### Information provided
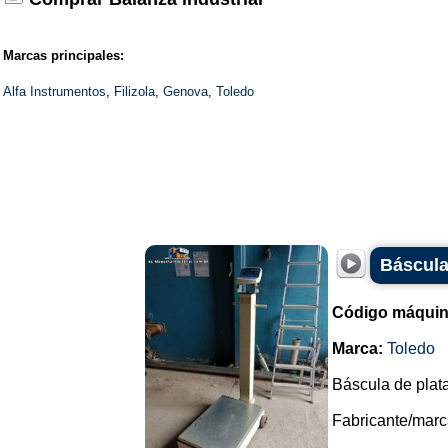
Marcas principales:
Alfa Instrumentos
,
Filizola
,
Genova
,
Toledo
Báscula
Código máquin
Marca:
Toledo
Báscula de plat
Fabricante/marc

### What the task requires
Please, without any pictures, retype the records exactly as they appear.

### Answer to the problem
Marcas principales:
Alfa Instrumentos
,
Filizola
,
Genova
,
Toledo
Báscula
Código máquin
Marca:
Toledo
Báscula de plat
Fabricante/marc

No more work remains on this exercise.